▶ **PROBLEM DETAILS**
Copy the data verbatim and leave out every picture.

═══ RECORDS SHOWN

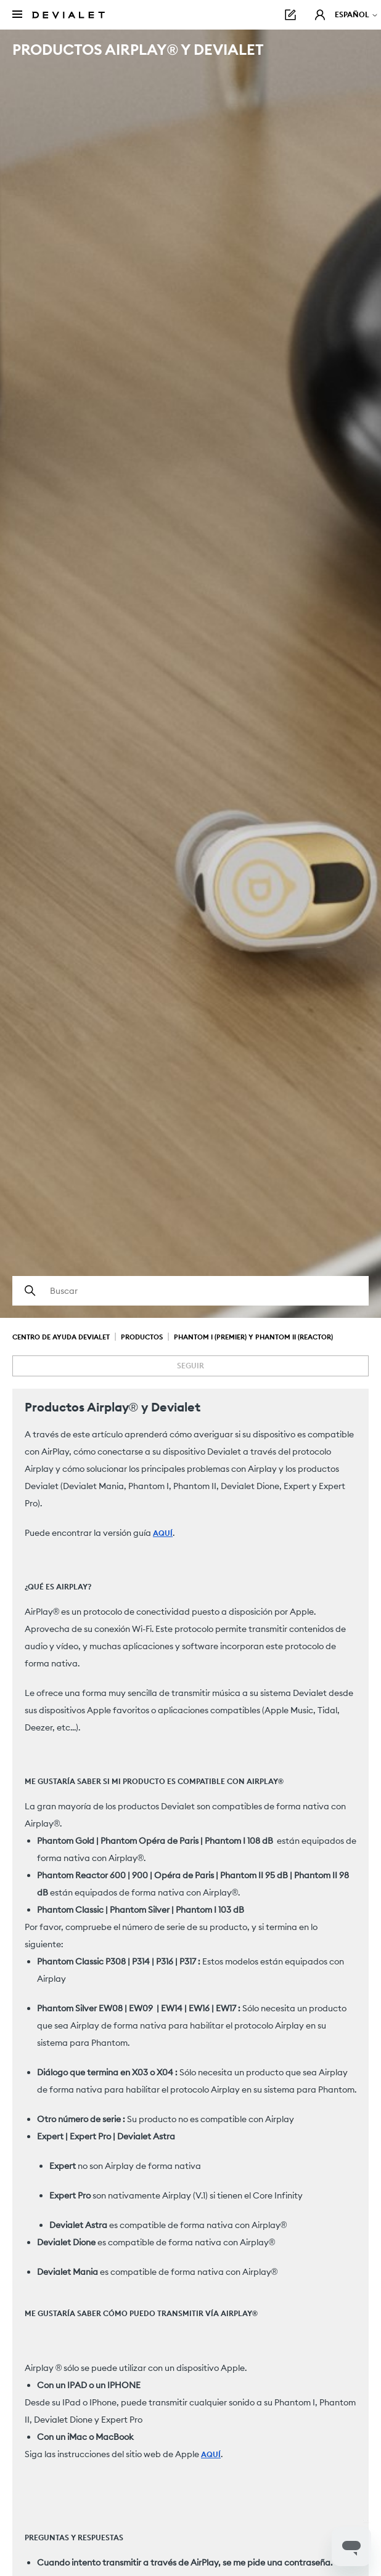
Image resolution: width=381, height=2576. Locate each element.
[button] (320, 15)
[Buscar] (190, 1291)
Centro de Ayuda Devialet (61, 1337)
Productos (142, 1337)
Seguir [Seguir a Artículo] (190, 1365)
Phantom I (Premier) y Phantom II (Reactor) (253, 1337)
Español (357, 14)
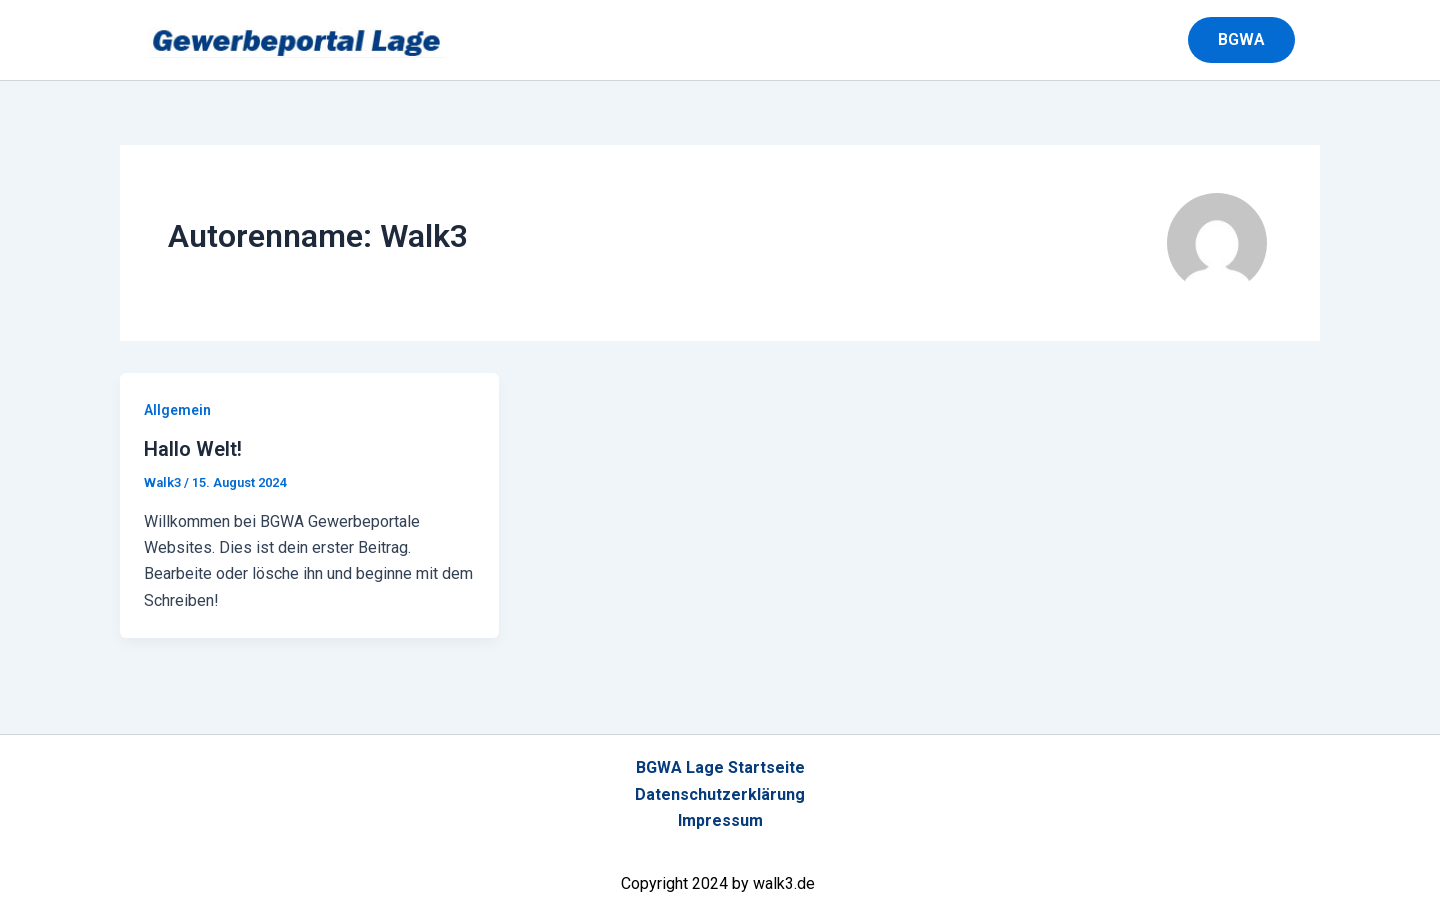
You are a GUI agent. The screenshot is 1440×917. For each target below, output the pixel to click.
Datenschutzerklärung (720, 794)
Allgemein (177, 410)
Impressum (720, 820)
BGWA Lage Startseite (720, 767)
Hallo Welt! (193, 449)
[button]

══════

▶ **WRITTEN SOLUTION**
Image resolution: width=381, height=2576. Locate each element.
[button] (320, 15)
[Buscar] (190, 1291)
Centro de Ayuda Devialet (61, 1337)
Productos (142, 1337)
Seguir [Seguir a Artículo] (190, 1365)
Phantom I (Premier) y Phantom II (Reactor) (253, 1337)
Español (357, 14)
You are a GUI agent. The screenshot is 1440×917. For each target below, output the pixel to click.
Datenschutzerklärung (720, 794)
Allgemein (177, 410)
Impressum (720, 820)
BGWA Lage Startseite (720, 767)
Hallo Welt! (193, 449)
[button]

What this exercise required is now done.